As for the original chart, it showed all the signs of Excel defaults.  It just does not make sense for a charting program to pick a different color for each time series, no matter how many there are.  Beyond four or five colors, it is impossible for readers to tell the lines apart.  In these situations, we should adopt a foreground / background strategy: decide on the key lines, highlight those with color, gray out the remaining lines.

Reference: Standard & Poor

The right scale

Oftentimes, picking the right scale for a chart makes all the difference.  The following chart showed up in the New York Times Magazine some time ago.  Readers will immediately recognize this as "infotainment" rather than a serious attempt to convey the data.


The data came from a study by the Center on Education Policy which counted the amount of instruction time spent on various subjects at a sample of elementary schools in the U.S.

A simple bar chart would make a nice graphic, as shown on the right.  Instead of sorting by decreasing minutes, we pulled out "lunch" and "recess" since they belong to a separate category.

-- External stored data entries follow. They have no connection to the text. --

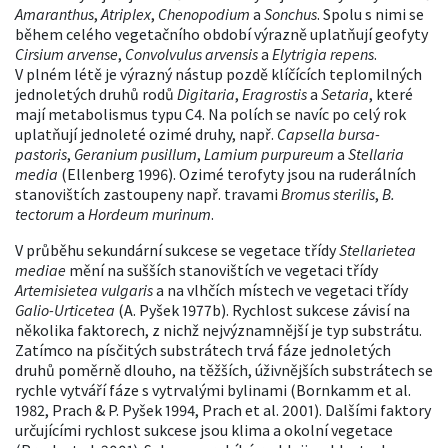
Amaranthus
,
Atriplex
,
Chenopodium
a
Sonchus
. Spolu s nimi se
během celého vegetačního období výrazně uplatňují geofyty
Cirsium arvense
,
Convolvulus arvensis
a
Elytrigia repens
.
V plném létě je výrazný nástup pozdě klíčících teplomilných
jednoletých druhů rodů
Digitaria
,
Eragrostis
a
Setaria
, které
mají metabolismus typu C4. Na polích se navíc po celý rok
uplatňují jednoleté ozimé druhy, např.
Capsella bursa-
pastoris
,
Geranium pusillum
,
Lamium purpureum
a
Stellaria
media
(Ellenberg 1996). Ozimé terofyty jsou na ruderálních
stanovištích zastoupeny např. travami
Bromus sterilis
,
B.
tectorum
a
Hordeum murinum
.
V průběhu sekundární sukcese se vegetace třídy
Stellarietea
mediae
mění na sušších stanovištích ve vegetaci třídy
Artemisietea vulgaris
a na vlhčích místech ve vegetaci třídy
Galio-Urticetea
(A. Pyšek 1977b). Rychlost sukcese závisí na
několika faktorech, z nichž nejvýznamnější je typ substrátu.
Zatímco na písčitých substrátech trvá fáze jednoletých
druhů poměrně dlouho, na těžších, úživnějších substrátech se
rychle vytváří fáze s vytrvalými bylinami (Bornkamm et al.
1982, Prach & P. Pyšek 1994, Prach et al. 2001). Dalšími faktory
určujícími rychlost sukcese jsou klima a okolní vegetace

Our main focus, though, is on the scale.  The original report - and thus the original graphic - used minutes per week.  We contend minutes per day (or even hours per day) to be more user-friendly.  This is because any number makes sense only in comparison to other numbers.  There is no easy reference to a number such as 500 minutes per week.  However, being told it's 100 minutes per day (or 1 hr 40 min per day) means a lot because everyone knows there are 24 hours in a day.

This is a small example of a larger problem with using averages.  The media loves to give out statistics like six people are dying of diabetes every minute (e.g. here).  This is typically done by dividing the total number of diabetes-related deaths in a year by the number of minutes in a year.   Why divide by total number of minutes in a year?  The fallacy of such a calculation is evident if one applies this logic to natural deaths (since we all have to die some day).  As the world population grows, there will just be more and more people dying every minute!

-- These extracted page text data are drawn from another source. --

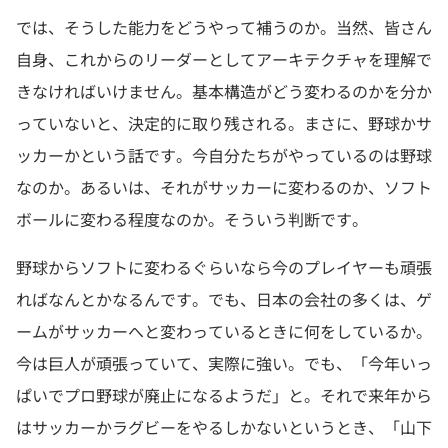
では、そうした能力をどうやって補うのか。当然、皆さん
自身、これからのリーダーとしてアーキテクチャを理解で
きなければいけません。基本構造がどう変わるのかを分か
っていないと、決定的に取り残される。まさに、野球かサ
ッカーかという話です。今自分たちがやっているのは野球
なのか。あるいは、それがサッカーに変わるのか、ソフト
ボールに変わる程度なのか。そういう判断です。
野球からソフトに変わるぐらいなら今のプレイヤーも頑張
ればなんとかなるんです。でも、日本の会社の多くは、ゲ
ームがサッカーへと変わっているときに何をしているか。
今は巨人が頑張っていて、実際に強い。でも、「今年いっ
ぱいでプロ野球が廃止になるようだ」と。それで来年から
はサッカーかラグビーをやるしかないというとき、「山下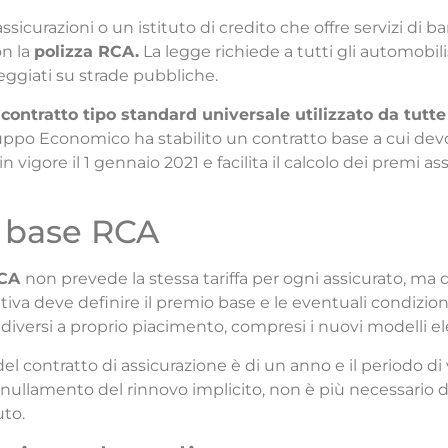
icurazioni o un istituto di credito che offre servizi di b
on la
polizza RCA.
La legge richiede a tutti gli automobili
heggiati su strade pubbliche.
n
contratto tipo standard universale utilizzato da tutt
uppo Economico ha stabilito un contratto base a cui devono
n vigore il 1 gennaio 2021 e facilita il calcolo dei premi 
o base RCA
RCA
non prevede la stessa tariffa per ogni assicurato, ma d
va deve definire il premio base e le eventuali condizioni d
i diversi a proprio piacimento, compresi i nuovi modelli 
del contratto di assicurazione è di un anno e il periodo di
nullamento del rinnovo implicito, non è più necessario dis
uto.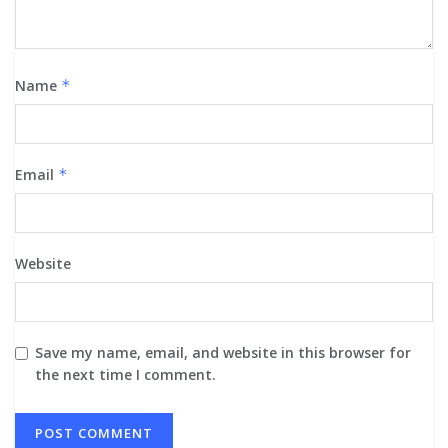
Name
*
Email
*
Website
Save my name, email, and website in this browser for
the next time I comment.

Choosing the appropriate reference point -- just like picking the right scale -- is the beginning of any good analysis.

Reference: New York Times magazine, April 27 2008; Center on Education Policy.


The following charts showed up in Internet Retailer, and ripe for some reconstruction.

There are few situations in which a grouped bar or column chart is the best choice.  In such charts, readers frequently have to examine the tips of the bars and yet the bodies of the bars obstruct comparisons.  Placing data labels instead of an axis is a nice touch; lining the labels up would be even better.   The junkart version below uses a dot plot which allows for comparisons within each payment type, and comparisons between payment types, to reveal themselves.


The second chart is also unnecessarily complex.  The use of double axes announces trouble, so too does the superposition of lines and columns.   The data to ink ratio of the chart is low because the data in the columns adds up to the numbers in the line.   Crucially, it is always important to clearly point out projected values (versus actual values).  Here is a junkart version.
The first revision focuses on dollar volume, showing that despite faster growth, alternative payments are merely catching up to traditional payment growth.   The higher growth rate is applied to a much smaller base!

The second revision focuses on growth rates.  Notice that all values here are projections.

Reference: "New way ahead for online payment methods", Internet Retailer, Nov 2007.